None of that dents the core claim: a result the agent claims is success, run past a contract before you accept it, is the difference between catching cust_9999 at the gate and finding it downstream a week later.

The one question I’m still chewing on

The hard line is between effects a contract can check and effects only a human can judge. target_id in allow_list is crisp — machine-checkable, no argument. “Is this invoice correct” is not, at least not obviously: the amount, the line items, the tax, the customer’s actual intent. I’ve been encoding more of “correct” as post-conditions — read the record back, assert the total matches the order it references — and it works until the assertion itself needs judgment. Where do you draw the line? How does your team encode “the invoice is right” as a machine-checkable post-condition instead of a human eyeballing it? If you’ve pushed that boundary further than an allow-list and a read-back, I’d genuinely like to see how — drop it in the comments.

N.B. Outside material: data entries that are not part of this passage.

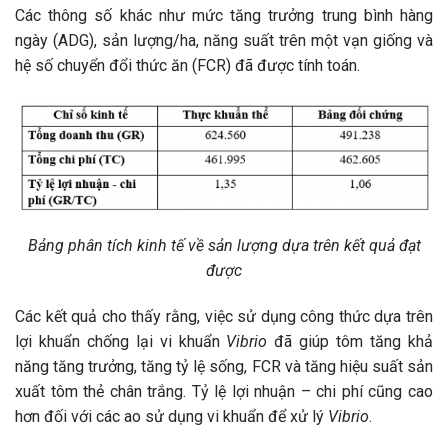
Các thông số khác như mức tăng trưởng trung bình hàng
ngày (ADG), sản lượng/ha, năng suất trên một vạn giống và
hệ số chuyển đổi thức ăn (FCR) đã được tính toán.
Bảng phân tích kinh tế về sản lượng dựa trên kết quả đạt
được
Các kết quả cho thấy rằng, việc sử dụng công thức dựa trên
lợi khuẩn chống lại vi khuẩn
Vibrio
đã giúp tôm tăng khả
năng tăng trưởng, tăng tỷ lệ sống, FCR và tăng hiệu suất sản
xuất tôm thẻ chân trắng. Tỷ lệ lợi nhuận – chi phí cũng cao
hơn đối với các ao sử dụng vi khuẩn để xử lý
Vibrio
.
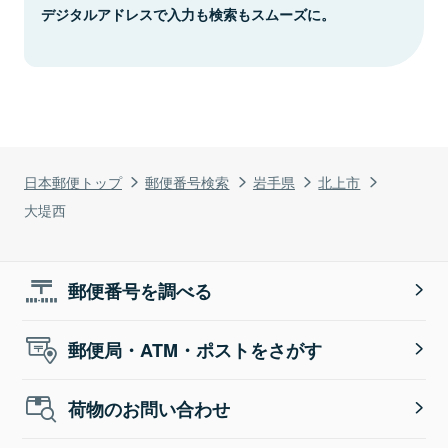
デジタルアドレスで入力も検索もスムーズに。
日本郵便トップ
郵便番号検索
岩手県
北上市
大堤西
郵便番号を調べる
郵便局・ATM・ポストをさがす
荷物のお問い合わせ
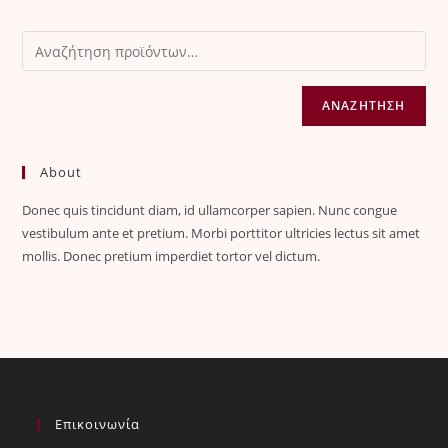
ΑΝΑΖΉΤΗΣΗ
About
Donec quis tincidunt diam, id ullamcorper sapien. Nunc congue
vestibulum ante et pretium. Morbi porttitor ultricies lectus sit amet
mollis. Donec pretium imperdiet tortor vel dictum.
Επικοινωνία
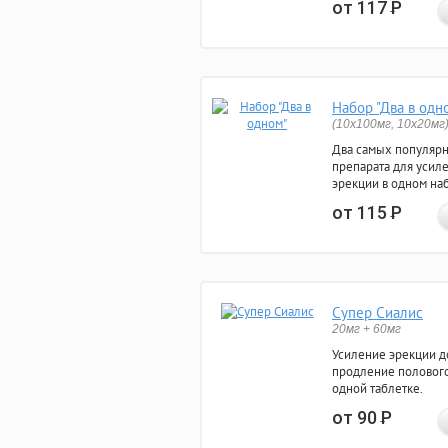
от 117
Р
Набор "Два в одн
(10x100мг, 10x20мг
Два самых популяр
препарата для усил
эрекции в одном на
от 115
Р
Супер Сиалис
20мг + 60мг
Усиление эрекции до
продление полового
одной таблетке.
от 90
Р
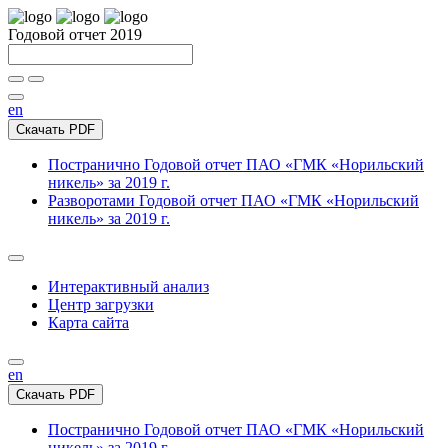
Годовой отчет 2019
en
Скачать PDF
Постранично
Годовой отчет ПАО «ГМК «Норильский
никель» за 2019 г.
Разворотами
Годовой отчет ПАО «ГМК «Норильский
никель» за 2019 г.
Интерактивный анализ
Центр загрузки
Карта сайта
en
Скачать PDF
Постранично
Годовой отчет ПАО «ГМК «Норильский
никель» за 2019 г.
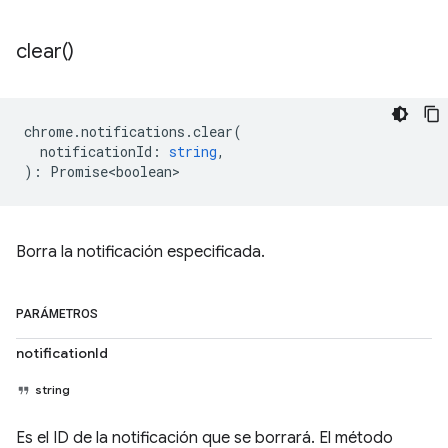
clear(
)
chrome
.
notifications
.
clear
(
notificationId
:
string
,
)
:
Promise<boolean>
Borra la notificación especificada.
PARÁMETROS
notificationId
string
Es el ID de la notificación que se borrará. El método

This is part three of a series on pre-execution control for agents: don’t let them overspend, don’t let them send a bad transaction, and don’t accept a success they never achieved.


Written with AI assistance and reviewed/edited by a human. The code in this post was run before publishing; the output block above is from a real run (2026-06-08). External figures — BFCL v3’s 2–5% invalid tool calls (via Future AGI), Agentmelt’s 95–99% vs 70–85% structured-vs-unstructured action success, the arXiv 2602.22302 figures (1,980 sessions, 5.2–6.8 soft violations/session, 200 scenarios), and Cycles’ 89%/62% survey split — are as reported by those sources; check the originals before quoting.